Tuesday, February 22, 2011

Transformational Dynamics

In the 1930s, 40s, when I stepped or, rather, crawled onto the scene in Europe (but it was then the same pretty much everywhere) appropriate behavior had to be learned and learned the hard way. Code words are upbringing, manners, etiquette. Kinderstube in German, which simply means “children’s room” signaled where it all began. It was already there at the dinner table where rules guided the use of cutlery and “children are seen, not heard.” We had to learn the habits of society; it didn’t take place spontaneously. But these were habits. The applicable code words here are customs, traditions. Worth noting is that habits can be formed without much inward understanding of the whys and wherefores that lie behind them. My mother, fortunately, made sure that we understood more than simply behavior; she dug up the roots of it; we knew why it mattered. She knew full well that using one hand for the fork, another for the knife, was arbitrary—and that manners at table had a transcending meaning of which these arbitrary signs were simply symbolic tokens. We knew that, even growing up. This somewhat subtle distinction has strong bearing on what follows.

In the conservative lexicon (thinking of Burke now), tradition is understood as the slowly formed deposit of a collective value. At the broad social level, thus at the level of habit and behavior, customs and morals are the same—as the etymology of the word (mores, customs) indicates. The fact that traditions preserve bad habits as well as good is the source of the tension between traditions and the urge to break them. I view the subordination of women as one of these bad habits.

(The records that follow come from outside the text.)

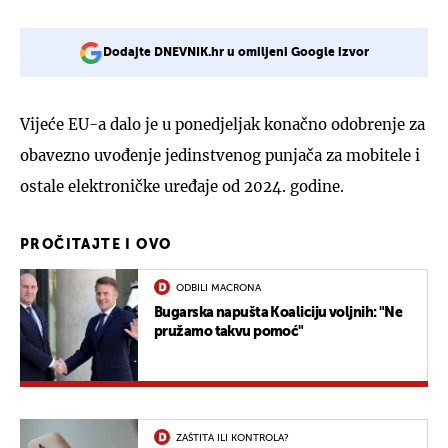
Dodajte DNEVNIK.hr u omiljeni Google izvor
Vijeće EU-a dalo je u ponedjeljak konačno odobrenje za
obavezno uvođenje jedinstvenog punjača za mobitele i
ostale elektroničke uređaje od 2024. godine.
PROČITAJTE I OVO
ODBILI MACRONA
Bugarska napušta Koaliciju voljnih: "Ne
pružamo takvu pomoć"
ZAŠTITA ILI KONTROLA?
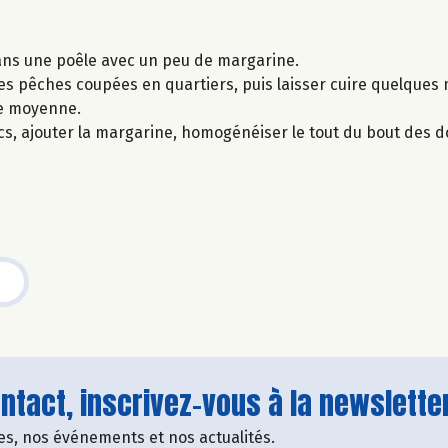
ans une poêle avec un peu de margarine.
les pêches coupées en quartiers, puis laisser cuire quelques 
le moyenne.
cs, ajouter la margarine, homogénéiser le tout du bout des do
tact, inscrivez-vous à la newsletter
fres, nos événements et nos actualités.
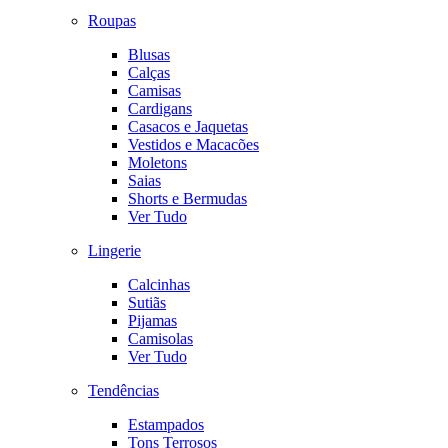
Roupas
Blusas
Calças
Camisas
Cardigans
Casacos e Jaquetas
Vestidos e Macacões
Moletons
Saias
Shorts e Bermudas
Ver Tudo
Lingerie
Calcinhas
Sutiãs
Pijamas
Camisolas
Ver Tudo
Tendências
Estampados
Tons Terrosos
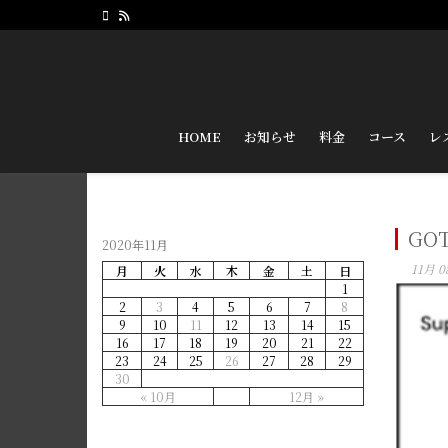
HOME
お知らせ
料金
コース
レ
GO
2020年11月
11月 0
月
火
水
木
金
土
日
1
2
3
4
5
6
7
8
9
10
11
12
13
14
15
16
17
18
19
20
21
22
23
24
25
26
27
28
29
30
« 10月
12月 »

Long ago and far away it genuinely pleased me to encounter the word enantiodromia, a coinage by Carl Jung, derived from Heraclitus, meaning “counter-running” and used by Jung to indicate the tendency in nature, certainly in society, of things to morph into their opposites: growth becomes decline, decline eventually transforms into growth. Why is it that foreign words derived from people long, long dead have a curious authority? Why doesn’t opposite-tending have the same clout as enantiodromia? Is it a deeply rooted respect for…tradition? Probably. But the key to the Greek as well as the mundane English version of it is that this tendency is natural, thus that it belongs to a certain level of reality, the habitual, the behavioristic. It does not pertain to the higher level that my Mother never tired of linking to its mundane expression.

Easing the strictures of social behavior has been a powerful tendency throughout the years of my life—and always framed in positive ways, formally as “Question authority” and in thousands of informal ways relating to dress, language, the content of books and dramas, sexual norms, etc. Just how far this opposite-tending force has pushed its way to the front of the line—since my childhood—came unpleasantly to view last night. I was upstairs reading, late, when Brigitte called me. Quickly. You’ve got to see this. And we watched the last ten minutes of a reality show called Jersey Shore. Stuck in the past as we are, very abstemious re popular culture, neither of us had seen or heard of this phenomenon until last night. Enough said. We’ve come a long ways, baby…

But enantiodromia is natural, not human, as it were. Persistent and genuine pursuit of excellence and virtue does not naturally lead to moral collapse. Nor does persistent and genuine practice of vice naturally lead to virtue. Hence mindless liberation leads to license, license to decadence, and decadence, ultimately, to disorder—and disorder, as history shows, can last and last and last for many, many centuries. The turn-around actually requires a ray of transcendental light to fall upon the stricken population from on high. It isn’t natural or automatic. It is, as the philosopher Nicolai Berdyaev used to say, a kind of vertical descent of grace transecting the horizontal dimension of nature.